Exercise goal: The lines from the one with "Спорим, вы никогда не задумывались, как живут" through the last line of the material below, copied exactly and free of pictures, make up the whole answer.

= = = = = = =

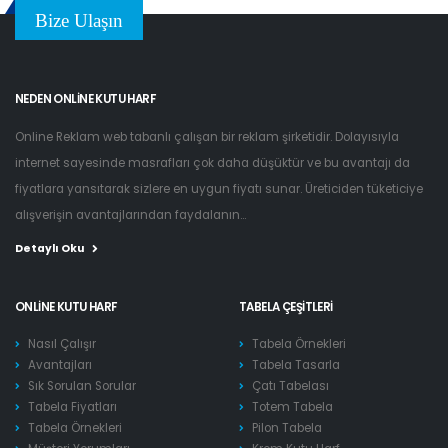
Bize Ulaşın
NEDEN ONLINE KUTU HARF
Online Reklam web tabanlı çalışan bir reklam şirketidir. Dolayısıyla
internet sayesinde masrafları çok daha düşüktür ve bu avantajı da
fiyatlara yansıtarak sizlere en uygun fiyatı sunar. Üreticiden tüketiciye
alışverişin avantajlarından faydalanın...
Detaylı Oku
ONLINE KUTU HARF
TABELA ÇEŞITLERI
Nasıl Çalışır
Tabela Örnekleri
Avantajları
Tabela Tasarla
Sık Sorulan Sorular
Çatı Tabelası
Tabela Fiyatları
Totem Tabela
Tabela Örnekleri
Pilon Tabela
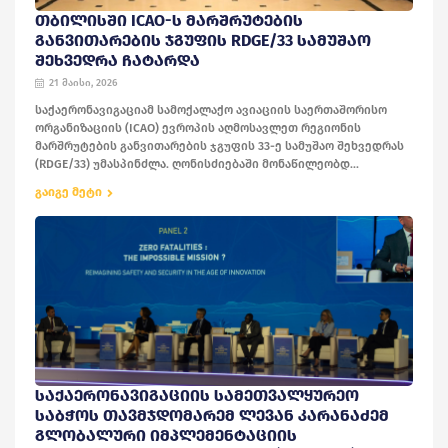
ᲗᲑᲘᲚᲘᲡᲨᲘ ICAO-Ს ᲛᲐᲠᲨᲠᲣᲢᲔᲑᲘᲡ
ᲒᲐᲜᲕᲘᲗᲐᲠᲔᲑᲘᲡ ᲯᲒᲣᲤᲘᲡ RDGE/33 ᲡᲐᲛᲣᲨᲐᲝ
ᲨᲔᲮᲕᲔᲓᲠᲐ ᲩᲐᲢᲐᲠᲓᲐ
21 მაისი, 2026
საქაერონავიგაციამ სამოქალაქო ავიაციის საერთაშორისო
ორგანიზაციის (ICAO) ევროპის აღმოსავლეთ რეგიონის
მარშრუტების განვითარების ჯგუფის 33-ე სამუშაო შეხვედრას
(RDGE/33) უმასპინძლა. ღონისძიებაში მონაწილეობდ...
გაიგე მეტი
ᲡᲐᲥᲐᲔᲠᲝᲜᲐᲕᲘᲒᲐᲪᲘᲘᲡ ᲡᲐᲛᲔᲗᲕᲐᲚᲧᲣᲠᲔᲝ
ᲡᲐᲑᲭᲝᲡ ᲗᲐᲕᲛᲯᲓᲝᲛᲐᲠᲔᲛ ᲚᲔᲕᲐᲜ ᲙᲐᲠᲐᲜᲐᲫᲔᲛ
ᲒᲚᲝᲑᲐᲚᲣᲠᲘ ᲘᲛᲞᲚᲔᲛᲔᲜᲢᲐᲪᲘᲘᲡ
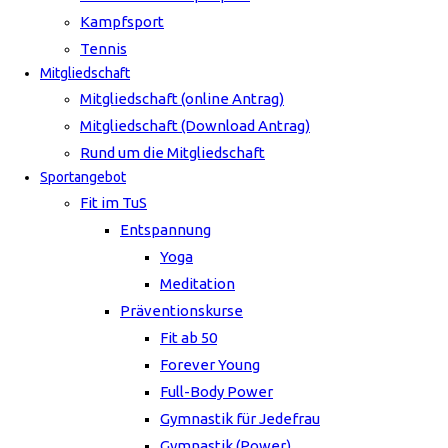
Kampfsport
Tennis
Mitgliedschaft
Mitgliedschaft (online Antrag)
Mitgliedschaft (Download Antrag)
Rund um die Mitgliedschaft
Sportangebot
Fit im TuS
Entspannung
Yoga
Meditation
Präventionskurse
Fit ab 50
Forever Young
Full-Body Power
Gymnastik für Jedefrau
Gymnastik (Power)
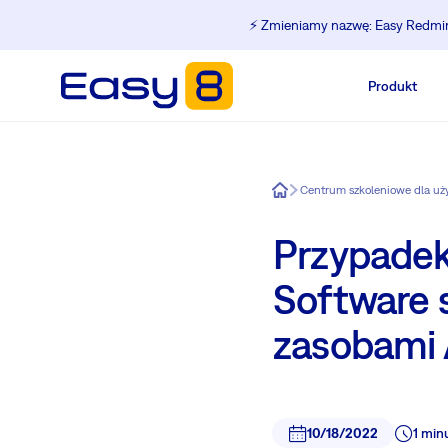
⚡️ Zmieniamy nazwę: Easy Redmine
Produkt
Easy8
Przypadek
Software 
zasobami 
10/18/2022
1 min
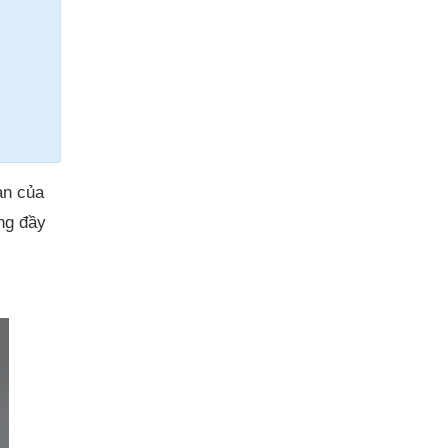
an của
ng đầy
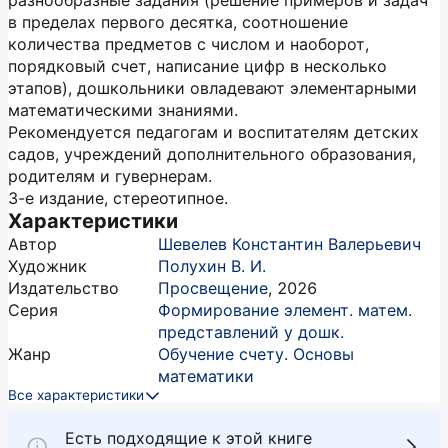
разнообразные задания (решение примеров и задач
в пределах первого десятка, соотношение
количества предметов с числом и наоборот,
порядковый счет, написание цифр в несколько
этапов), дошкольники овладевают элементарными
математическими знаниями.
Рекомендуется педагогам и воспитателям детских
садов, учреждений дополнительного образования,
родителям и гувернерам.
3-е издание, стереотипное.
Характеристики
Автор
Шевелев Константин Валерьевич
Художник
Полухин В. И.
Издательство
Просвещение
,
2026
Серия
Формирование элемент. матем.
представлений у дошк.
Жанр
Обучение счету. Основы
математики
Все характеристики
Есть подходящие к этой книге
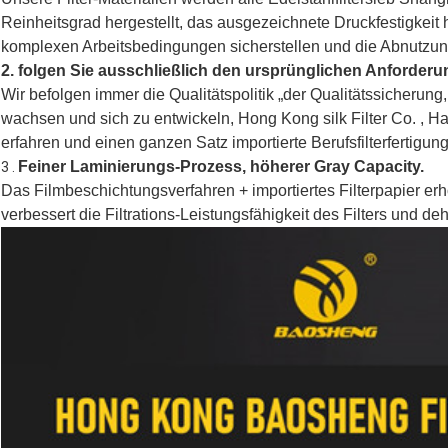
Reinheitsgrad hergestellt, das ausgezeichnete Druckfestigkeit h
komplexen Arbeitsbedingungen sicherstellen und die Abnutzung
2.
folgen Sie ausschließlich den ursprünglichen Anforderu
Wir befolgen immer die Qualitätspolitik „der Qualitätssicherung,
wachsen und sich zu entwickeln, Hong Kong silk Filter Co. , Ha
erfahren und einen ganzen Satz importierte Berufsfilterfertigu
Feiner Laminierungs-Prozess, höherer Gray Capacity.
3 .
Das Filmbeschichtungsverfahren + importiertes Filterpapier er
verbessert die Filtrations-Leistungsfähigkeit des Filters und de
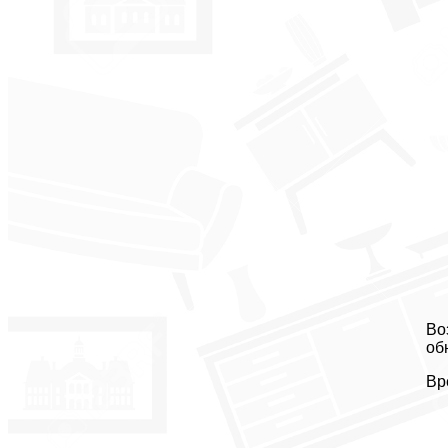
Во
об
Вр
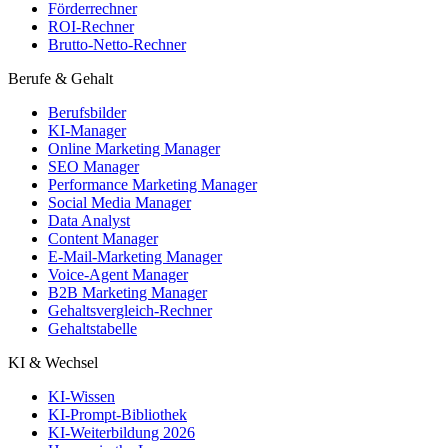
Förderrechner
ROI-Rechner
Brutto-Netto-Rechner
Berufe & Gehalt
Berufsbilder
KI-Manager
Online Marketing Manager
SEO Manager
Performance Marketing Manager
Social Media Manager
Data Analyst
Content Manager
E-Mail-Marketing Manager
Voice-Agent Manager
B2B Marketing Manager
Gehaltsvergleich-Rechner
Gehaltstabelle
KI & Wechsel
KI-Wissen
KI-Prompt-Bibliothek
KI-Weiterbildung 2026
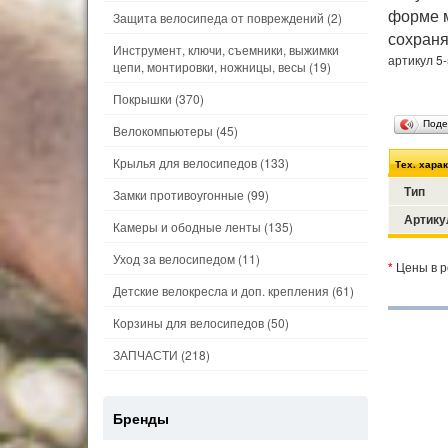
форме м
Защита велосипеда от повреждений
(2)
сохраня
Инструмент, ключи, съемники, выжимки
артикул 5
цепи, монтировки, ножницы, весы
(19)
Покрышки
(370)
Поде
Велокомпьютеры
(45)
Крылья для велосипедов
(133)
Тех. хара
Тип
Замки противоугонные
(99)
Артику
Камеры и ободные ленты
(135)
Уход за велосипедом
(11)
*
Цены в р
Детские велокресла и доп. крепления
(61)
Корзины для велосипедов
(50)
ЗАПЧАСТИ
(218)
Бренды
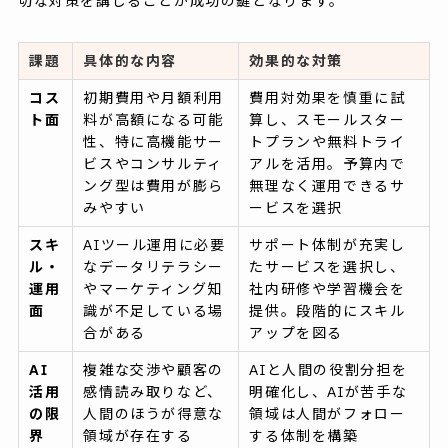
切な対策を講じることが成功の鍵となります。
課題
具体的な内容
効果的な対策
コス
初期費用や月額利用
費用対効果を慎重に試
ト面
料が高額になる可能
算し、スモールスター
性、特に高機能サー
トプランや無料トライ
ビスやコンサルティ
アルを活用。予算内で
ング型は費用が膨ら
無理なく運用できるサ
みやすい
ービスを選択
スキ
AIツール運用に必要
サポート体制が充実し
ル・
なデータリテラシー
たサービスを選択し、
運用
やマーケティング知
社内研修や学習機会を
面
識が不足している場
提供。段階的にスキル
合がある
アップを図る
AI
複雑な交渉や顧客の
AIと人間の役割分担を
活用
感情読み取りなど、
明確化し、AIが苦手な
の限
人間のほうが得意な
領域は人間がフォロー
界
領域が存在する
する体制を構築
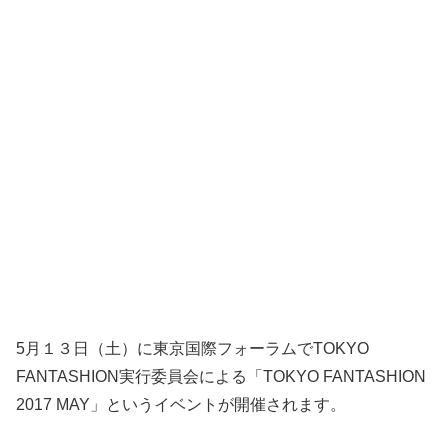
5月１３日（土）に東京国際フォーラムでTOKYO
FANTASHION実行委員会による「TOKYO FANTASHION
2017 MAY」というイベントが開催されます。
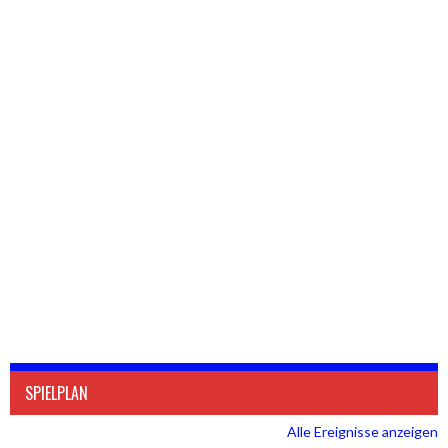
SPIELPLAN
Alle Ereignisse anzeigen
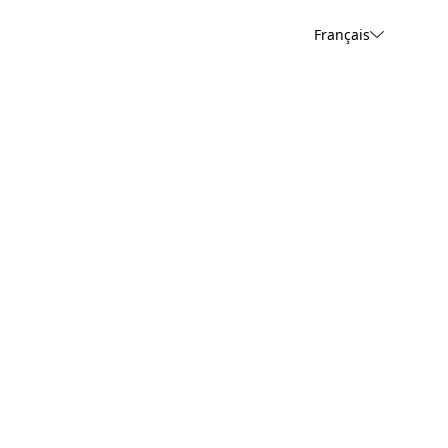
Français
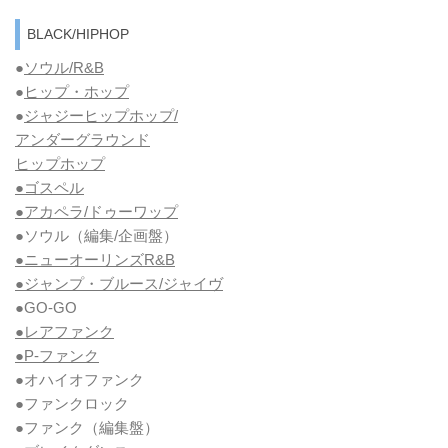
BLACK/HIPHOP
●
ソウル/R&B
●
ヒップ・ホップ
●
ジャジーヒップホップ/
アンダーグラウンド
ヒップホップ
●ゴスペル
●アカペラ/ドゥーワップ
●ソウル
（編集/企画盤）
●ニューオーリンズR&B
●ジャンプ・ブルース/ジャイヴ
●GO-GO
●レアファンク
●P-ファンク
●オハイオファンク
●ファンクロック
●ファンク
（編集盤）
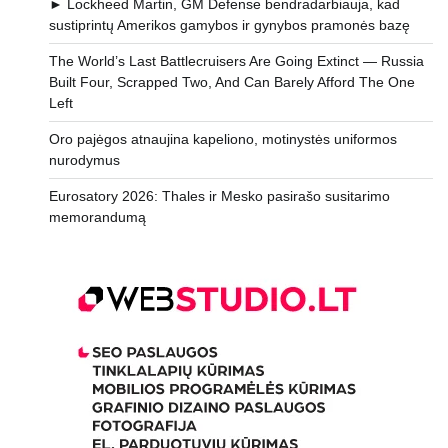
► Lockheed Martin, GM Defense bendradarbiauja, kad
sustiprintų Amerikos gamybos ir gynybos pramonės bazę
The World’s Last Battlecruisers Are Going Extinct — Russia
Built Four, Scrapped Two, And Can Barely Afford The One
Left
Oro pajėgos atnaujina kapeliono, motinystės uniformos
nurodymus
Eurosatory 2026: Thales ir Mesko pasirašo susitarimo
memorandumą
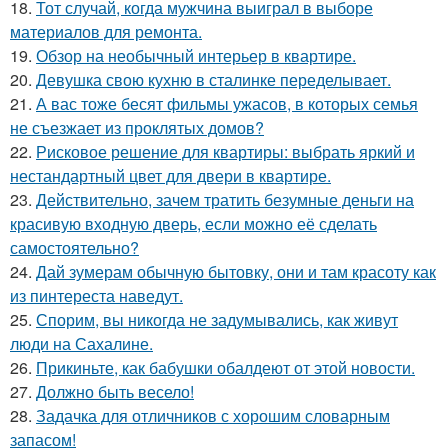
18.
Тот случай, когда мужчина выиграл в выборе
материалов для ремонта.
19.
Обзор на необычный интерьер в квартире.
20.
Девушка свою кухню в сталинке переделывает.
21.
А вас тоже бесят фильмы ужасов, в которых семья
не съезжает из проклятых домов?
22.
Рисковое решение для квартиры: выбрать яркий и
нестандартный цвет для двери в квартире.
23.
Действительно, зачем тратить безумные деньги на
красивую входную дверь, если можно её сделать
самостоятельно?
24.
Дай зумерам обычную бытовку, они и там красоту как
из пинтереста наведут.
25.
Спорим, вы никогда не задумывались, как живут
люди на Сахалине.
26.
Прикиньте, как бабушки обалдеют от этой новости.
27.
Должно быть весело!
28.
Задачка для отличников с хорошим словарным
запасом!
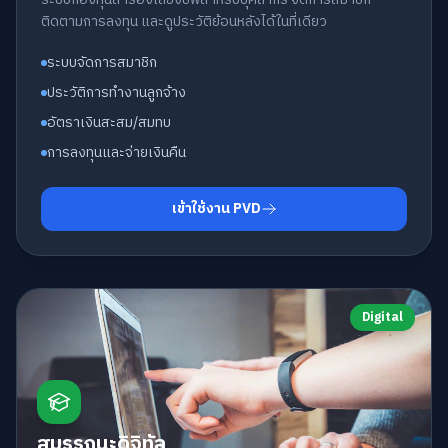
ติดตามการลงทุน และดูประวัติย้อนหลังได้ในที่เดียว
ระบบจัดการสมาชิก
ประวัติการทำงานลูกจ้าง
อัตราเงินสะสม/สมทบ
การลงทุนและจ่ายเงินคืน
เข้าใช้งาน PVD
Digital
สมรรถนะดิจิทัล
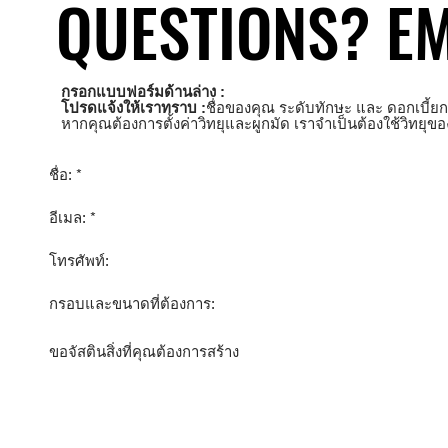
QUESTIONS? EM
QUESTIONS? EM
กรอกแบบฟอร์มด้านล่าง :
โปรดแจ้งให้เราทราบ :
ชื่อของคุณ ระดับทักษะ และ
ดอกเบี้ย
หากคุณต้องการตั้งค่าวิทยุและผูกมัด เราจำเป็นต้องใช้วิทยุข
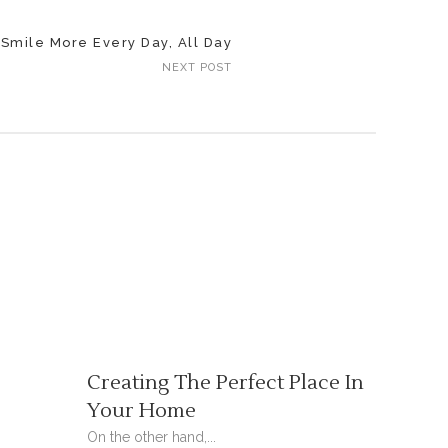
Smile More Every Day, All Day
NEXT POST
Creating The Perfect Place In
Your Home
On the other hand,...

= = = = = = =

Answer box:
Спорим, вы никогда не задумывались, как живут
люди на Сахалине.
26.
Прикиньте, как бабушки обалдеют от этой новости.
27.
Должно быть весело!
28.
Задачка для отличников с хорошим словарным
запасом!
ติดตามการลงทุน และดูประวัติย้อนหลังได้ในที่เดียว
ระบบจัดการสมาชิก
ประวัติการทำงานลูกจ้าง
อัตราเงินสะสม/สมทบ
การลงทุนและจ่ายเงินคืน
เข้าใช้งาน PVD
Digital
สมรรถนะดิจิทัล
QUESTIONS? EM
QUESTIONS? EM
กรอกแบบฟอร์มด้านล่าง :
โปรดแจ้งให้เราทราบ :
ชื่อของคุณ ระดับทักษะ และ
ดอกเบี้ย
หากคุณต้องการตั้งค่าวิทยุและผูกมัด เราจำเป็นต้องใช้วิทยุข
Smile More Every Day, All Day
NEXT POST
Creating The Perfect Place In
Your Home
On the other hand,...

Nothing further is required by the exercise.